It follows an initial test case heard in the NSW Court of Appeal last year regarding the application of the Quarantine Act exclusion to business interruption policies
Proceedings are underway in the Federal Court of Australia to test the application of further issues in relation to pandemic coverage in business interruption policies.
Lawyers representing participating insurers have filed pleadings with the court to formally commence a combined second test case.
This second test case follows an initial test case heard in the NSW Court of Appeal last year regarding the application of the Quarantine Act exclusion to business interruption policies. An application for special leave to appeal in the first test case is currently before the High Court.
The second test case consists of nine separate small business claims lodged with the Australian Financial Complaints Authority (AFCA) as part of its dispute resolution process. The insurers represented are Allianz, IAG, Chubb, Guild, and Swiss Re Corporate Solutions, and the claims cover a range of business sectors and locations.
The second test case will determine the meaning of policy wordings in relation to the definition of a disease, proximity of an outbreak to a business, and prevention of access to premises due to a government mandate, as well as policies with a hybrid of these types of wordings.

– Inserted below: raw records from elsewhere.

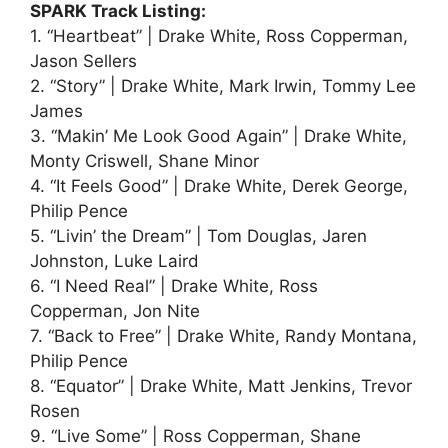
SPARK Track Listing:
1. “Heartbeat” | Drake White, Ross Copperman,
Jason Sellers
2. “Story” | Drake White, Mark Irwin, Tommy Lee
James
3. “Makin’ Me Look Good Again” | Drake White,
Monty Criswell, Shane Minor
4. “It Feels Good” | Drake White, Derek George,
Philip Pence
5. “Livin’ the Dream” | Tom Douglas, Jaren
Johnston, Luke Laird
6. “I Need Real” | Drake White, Ross
Copperman, Jon Nite
7. “Back to Free” | Drake White, Randy Montana,
Philip Pence
8. “Equator” | Drake White, Matt Jenkins, Trevor
Rosen
9. “Live Some” | Ross Copperman, Shane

The case is being lodged with the Federal Court at AFCA’s request because of the range of jurisdictions represented by the nine claims. The industry is meeting the costs of policyholders in this legal process, as it is doing in the first test case.
According to Andrew Hall, CEO, Insurance Council of Australia: ”Insurers want this second test case brought to the court as quickly as possible so the process can be started to give certainty to policyholders and the insurance industry.
“The nine cases included have been agreed following thorough negotiations with AFCA, which reviewed 14 cases presented by insurers for consideration.
“Once final rulings have been obtained, insurers are committed to applying the relevant principles in an efficient, transparent, and consistent way when assessing customer claims.”